Forecast mixed for 2012 individual home-insurance rates
This year has shaped up to be one of the most volatile storm years on record, and the insurance industry has taken notice.
From January to June 2011, catastrophic-storm losses totaled $17.8 billion—compared with a previous 10-year average of $6.4 billion—according to insurance company Munich Re. The data represent the latest in a 4-year trend toward more-frequent and more-powerful storms, according to risk-assessment company Risk Management Systems (RMS).
However, what hasn’t been determined is by how much the increased storm activity will affect the premiums of homeowner’s insurance in states that are prone to severe storms. Spokespeople from Allstate and Nationwide say it’s too soon to determine any effect. Matthew Neilson, who is a senior project manager at RMS, tells Consumers Digest that homeowners could be affected, but he doesn’t know by how much.
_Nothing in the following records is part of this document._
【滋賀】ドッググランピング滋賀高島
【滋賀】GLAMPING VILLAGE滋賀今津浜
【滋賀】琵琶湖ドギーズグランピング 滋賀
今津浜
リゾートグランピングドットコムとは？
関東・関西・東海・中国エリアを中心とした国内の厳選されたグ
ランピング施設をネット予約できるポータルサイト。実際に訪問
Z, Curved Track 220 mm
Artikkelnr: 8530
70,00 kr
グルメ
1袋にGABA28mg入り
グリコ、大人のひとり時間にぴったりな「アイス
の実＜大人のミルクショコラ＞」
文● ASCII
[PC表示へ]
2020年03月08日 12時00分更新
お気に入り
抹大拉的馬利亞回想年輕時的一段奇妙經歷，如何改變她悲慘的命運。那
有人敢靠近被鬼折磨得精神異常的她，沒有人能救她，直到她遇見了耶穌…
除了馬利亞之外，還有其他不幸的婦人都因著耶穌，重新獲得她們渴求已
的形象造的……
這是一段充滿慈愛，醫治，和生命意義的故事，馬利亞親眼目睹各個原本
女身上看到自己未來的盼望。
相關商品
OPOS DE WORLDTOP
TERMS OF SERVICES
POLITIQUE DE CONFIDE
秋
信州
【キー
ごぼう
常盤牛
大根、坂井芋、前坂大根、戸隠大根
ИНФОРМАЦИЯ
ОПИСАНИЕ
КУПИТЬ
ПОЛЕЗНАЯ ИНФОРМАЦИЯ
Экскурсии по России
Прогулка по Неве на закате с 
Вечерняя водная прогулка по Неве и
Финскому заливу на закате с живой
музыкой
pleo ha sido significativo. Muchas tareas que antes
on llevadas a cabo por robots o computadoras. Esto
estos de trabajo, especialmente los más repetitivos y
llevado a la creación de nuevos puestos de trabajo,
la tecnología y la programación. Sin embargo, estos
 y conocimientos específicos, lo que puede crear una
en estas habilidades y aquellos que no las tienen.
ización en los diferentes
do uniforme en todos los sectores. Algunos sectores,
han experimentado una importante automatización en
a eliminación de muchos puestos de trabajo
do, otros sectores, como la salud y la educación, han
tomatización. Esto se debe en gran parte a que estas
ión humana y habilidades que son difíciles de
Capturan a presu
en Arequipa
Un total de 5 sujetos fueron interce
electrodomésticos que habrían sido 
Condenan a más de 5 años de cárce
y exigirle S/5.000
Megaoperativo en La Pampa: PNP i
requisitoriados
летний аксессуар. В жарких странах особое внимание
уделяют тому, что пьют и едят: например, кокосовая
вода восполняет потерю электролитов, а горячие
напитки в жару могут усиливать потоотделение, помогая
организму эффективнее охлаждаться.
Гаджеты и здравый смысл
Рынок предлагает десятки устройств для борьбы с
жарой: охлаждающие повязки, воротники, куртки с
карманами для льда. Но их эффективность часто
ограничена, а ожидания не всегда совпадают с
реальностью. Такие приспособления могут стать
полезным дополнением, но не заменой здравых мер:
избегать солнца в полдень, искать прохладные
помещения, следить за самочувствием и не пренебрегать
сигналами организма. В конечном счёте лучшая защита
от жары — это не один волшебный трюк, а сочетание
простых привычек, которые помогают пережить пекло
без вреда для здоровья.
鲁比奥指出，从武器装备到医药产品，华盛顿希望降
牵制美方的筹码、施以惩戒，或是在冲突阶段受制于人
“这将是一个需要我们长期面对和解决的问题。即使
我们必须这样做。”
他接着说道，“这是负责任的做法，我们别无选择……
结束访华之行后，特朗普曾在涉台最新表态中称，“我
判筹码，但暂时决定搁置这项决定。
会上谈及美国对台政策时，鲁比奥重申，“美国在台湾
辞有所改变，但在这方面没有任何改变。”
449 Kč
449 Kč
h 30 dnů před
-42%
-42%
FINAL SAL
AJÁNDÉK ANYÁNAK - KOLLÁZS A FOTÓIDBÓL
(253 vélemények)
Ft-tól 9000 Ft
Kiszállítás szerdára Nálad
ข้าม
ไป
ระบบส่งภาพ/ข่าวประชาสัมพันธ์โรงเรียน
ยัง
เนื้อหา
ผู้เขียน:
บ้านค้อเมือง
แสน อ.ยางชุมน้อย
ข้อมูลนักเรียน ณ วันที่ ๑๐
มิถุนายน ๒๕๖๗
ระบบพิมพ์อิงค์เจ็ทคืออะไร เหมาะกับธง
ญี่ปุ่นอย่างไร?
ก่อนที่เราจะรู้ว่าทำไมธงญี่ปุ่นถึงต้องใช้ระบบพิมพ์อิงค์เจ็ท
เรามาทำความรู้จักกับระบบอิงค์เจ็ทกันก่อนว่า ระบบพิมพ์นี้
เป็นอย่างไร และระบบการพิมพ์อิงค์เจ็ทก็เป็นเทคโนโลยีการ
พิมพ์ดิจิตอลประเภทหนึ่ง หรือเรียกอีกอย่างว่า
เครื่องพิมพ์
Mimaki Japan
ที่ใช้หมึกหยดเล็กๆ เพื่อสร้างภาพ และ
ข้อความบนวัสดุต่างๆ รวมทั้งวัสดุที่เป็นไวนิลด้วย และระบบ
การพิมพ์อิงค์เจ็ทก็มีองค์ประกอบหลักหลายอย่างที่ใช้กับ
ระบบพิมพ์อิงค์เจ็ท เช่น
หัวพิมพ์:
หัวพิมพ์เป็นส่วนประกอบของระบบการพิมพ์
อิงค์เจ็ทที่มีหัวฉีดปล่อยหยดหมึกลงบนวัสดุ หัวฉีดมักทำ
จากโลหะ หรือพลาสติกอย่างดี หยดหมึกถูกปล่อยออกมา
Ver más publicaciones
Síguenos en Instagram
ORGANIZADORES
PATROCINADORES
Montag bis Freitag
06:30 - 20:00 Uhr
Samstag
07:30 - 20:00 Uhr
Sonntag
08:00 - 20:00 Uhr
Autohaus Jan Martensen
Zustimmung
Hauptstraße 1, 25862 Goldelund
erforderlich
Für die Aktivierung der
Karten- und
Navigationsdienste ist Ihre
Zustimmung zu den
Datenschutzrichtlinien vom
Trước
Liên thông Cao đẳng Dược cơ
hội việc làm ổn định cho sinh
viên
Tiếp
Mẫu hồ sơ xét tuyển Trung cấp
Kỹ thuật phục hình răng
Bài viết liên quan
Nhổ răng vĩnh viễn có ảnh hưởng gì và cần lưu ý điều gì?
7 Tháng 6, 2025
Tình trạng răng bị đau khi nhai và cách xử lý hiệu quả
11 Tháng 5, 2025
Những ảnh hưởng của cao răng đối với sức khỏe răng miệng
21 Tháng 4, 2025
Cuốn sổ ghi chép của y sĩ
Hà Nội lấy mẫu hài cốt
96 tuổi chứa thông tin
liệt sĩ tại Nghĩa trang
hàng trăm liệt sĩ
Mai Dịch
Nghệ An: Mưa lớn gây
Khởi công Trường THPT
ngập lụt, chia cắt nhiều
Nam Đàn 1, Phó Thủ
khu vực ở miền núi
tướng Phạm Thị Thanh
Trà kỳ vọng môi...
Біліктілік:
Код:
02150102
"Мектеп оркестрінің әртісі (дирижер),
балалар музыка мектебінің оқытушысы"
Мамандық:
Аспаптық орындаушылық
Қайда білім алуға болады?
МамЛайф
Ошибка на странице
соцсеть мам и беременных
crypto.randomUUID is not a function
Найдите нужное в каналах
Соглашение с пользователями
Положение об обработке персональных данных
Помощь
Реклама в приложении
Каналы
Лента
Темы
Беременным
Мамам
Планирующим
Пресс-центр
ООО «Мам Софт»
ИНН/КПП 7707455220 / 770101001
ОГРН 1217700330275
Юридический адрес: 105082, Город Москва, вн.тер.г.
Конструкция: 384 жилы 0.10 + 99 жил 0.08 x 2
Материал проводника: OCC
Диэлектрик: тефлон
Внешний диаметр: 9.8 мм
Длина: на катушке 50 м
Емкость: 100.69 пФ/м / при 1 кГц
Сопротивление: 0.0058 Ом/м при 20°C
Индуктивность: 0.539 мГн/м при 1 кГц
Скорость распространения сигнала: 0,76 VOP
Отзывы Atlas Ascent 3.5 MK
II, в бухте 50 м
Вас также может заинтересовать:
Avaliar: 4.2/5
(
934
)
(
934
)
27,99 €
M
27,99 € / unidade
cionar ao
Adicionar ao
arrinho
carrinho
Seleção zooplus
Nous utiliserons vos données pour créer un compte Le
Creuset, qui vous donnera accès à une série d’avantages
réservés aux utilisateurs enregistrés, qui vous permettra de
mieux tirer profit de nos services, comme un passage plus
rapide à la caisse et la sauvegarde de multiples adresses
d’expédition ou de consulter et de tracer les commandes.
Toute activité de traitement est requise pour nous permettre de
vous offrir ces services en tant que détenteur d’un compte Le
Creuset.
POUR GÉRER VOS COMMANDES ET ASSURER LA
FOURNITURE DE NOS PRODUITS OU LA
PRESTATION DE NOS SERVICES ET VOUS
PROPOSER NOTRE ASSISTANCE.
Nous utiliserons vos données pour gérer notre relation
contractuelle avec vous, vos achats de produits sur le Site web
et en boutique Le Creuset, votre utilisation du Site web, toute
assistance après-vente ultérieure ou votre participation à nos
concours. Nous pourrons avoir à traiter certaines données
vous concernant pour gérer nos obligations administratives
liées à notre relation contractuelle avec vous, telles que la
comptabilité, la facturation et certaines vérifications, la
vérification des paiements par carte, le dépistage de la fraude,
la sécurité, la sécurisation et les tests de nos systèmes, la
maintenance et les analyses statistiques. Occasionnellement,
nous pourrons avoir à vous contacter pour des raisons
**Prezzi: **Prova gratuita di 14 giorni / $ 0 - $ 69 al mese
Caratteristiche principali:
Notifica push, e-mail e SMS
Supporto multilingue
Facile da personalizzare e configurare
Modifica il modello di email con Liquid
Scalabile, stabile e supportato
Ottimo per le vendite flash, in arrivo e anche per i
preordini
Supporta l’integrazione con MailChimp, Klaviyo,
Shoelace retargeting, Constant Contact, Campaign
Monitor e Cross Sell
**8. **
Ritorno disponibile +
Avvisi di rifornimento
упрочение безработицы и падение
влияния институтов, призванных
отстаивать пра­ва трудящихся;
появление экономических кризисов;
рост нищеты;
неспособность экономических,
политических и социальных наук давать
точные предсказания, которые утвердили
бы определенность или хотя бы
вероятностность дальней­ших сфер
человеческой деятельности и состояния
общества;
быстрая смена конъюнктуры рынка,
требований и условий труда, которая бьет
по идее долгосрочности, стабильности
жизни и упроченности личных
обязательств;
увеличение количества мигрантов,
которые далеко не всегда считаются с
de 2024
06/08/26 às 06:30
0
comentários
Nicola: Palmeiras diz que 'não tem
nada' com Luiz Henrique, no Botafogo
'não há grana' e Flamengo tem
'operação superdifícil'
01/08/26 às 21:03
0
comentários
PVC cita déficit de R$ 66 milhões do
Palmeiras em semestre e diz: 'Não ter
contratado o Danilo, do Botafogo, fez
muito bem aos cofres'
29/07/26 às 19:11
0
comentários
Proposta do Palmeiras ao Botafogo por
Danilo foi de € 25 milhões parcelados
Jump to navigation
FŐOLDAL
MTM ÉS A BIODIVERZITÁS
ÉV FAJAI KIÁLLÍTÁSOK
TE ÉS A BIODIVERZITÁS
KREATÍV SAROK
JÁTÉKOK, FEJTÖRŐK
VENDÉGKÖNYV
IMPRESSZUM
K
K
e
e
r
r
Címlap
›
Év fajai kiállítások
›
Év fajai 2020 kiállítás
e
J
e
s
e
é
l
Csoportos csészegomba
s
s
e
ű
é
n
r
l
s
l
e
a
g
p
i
Insurers “are taking a huge hit” and would want to share the pain among homeowners, Neilson says, but he and other experts with whom we spoke point out that market competition prevents insurers from raising rates too much and thus losing business.
Steve Weisbart, who is senior vice president and chief economist at Insurance Information Institute, points out that insurance rates are regulated by state governments, so insurance companies can’t raise overall insurance rates without approval from a state’s insurance department. However, insurers can raise individual rates for homeowners who are deemed a greater “risk.”